Mob Rule in New Orleans by Ida B. Wells-Barnett (1900)

This is a disturbing read. With incredible directness and absence of colorful language this little pamphlet describes the horrible events committed by mobs in and around New Orleans. The utter disregard for the lives of black people and the complete disdain for the rule of law is shocking when looked at in a modern context. Common law concepts such as innocence until proven guilty and freedom of speech were continually ignored. At the same time, the atrocities attributed to the mob didn’t result in any arrests whatsoever.

Robert Charles and his friend are sitting out in front of house when they are accosted by three officers. His friend submits to the unwarranted arrest while Robert fights back and flees the scene. What follows is a citywide manhunt that results in the death of Robert Charles and a dozen police officers and citizens. As a result of this bloodshed mobs form around New Orleans killing innocent black people indiscriminately. Ida B. Wells-Barnett crafts a patchwork of local news articles and interviews to paint the terrible scene. Learn from the past by picking up Mob Rule in New Orleans.

 

free audiobook download: https://librivox.org/mob-rule-in-new-orleans-by-ida-b-wells-barnett/

free ebook download: http://www.gutenberg.org/ebooks/14976

Ten Days in a Mad-house by Nellie Bly (1887)

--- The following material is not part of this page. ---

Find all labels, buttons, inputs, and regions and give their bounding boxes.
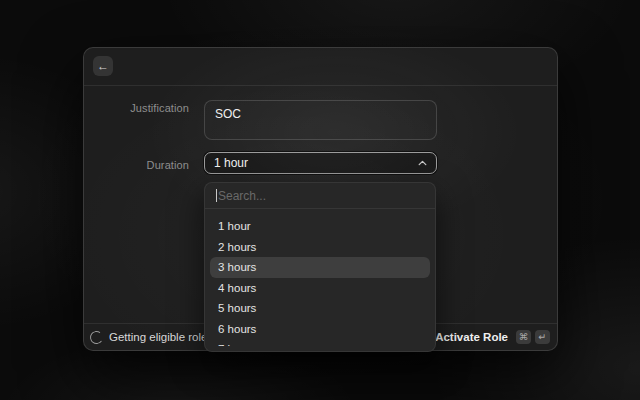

This expose is at times absolutely heartbreaking. We follow Nelly Bly as she goes undercover in an insane asylum. Getting in is troublingly easy. Once she is inside it becomes all the more curious. “But here let me say one thing: From the moment I entered the insane ward on the Island, I made no attempt to keep up the assumed role of insanity.” To think that this asylum gave its patients no real opportunity to prove or improve there sanity. Each patient has a unique story to tell. Step inside an asylum by reading Ten Days in a Mad-house.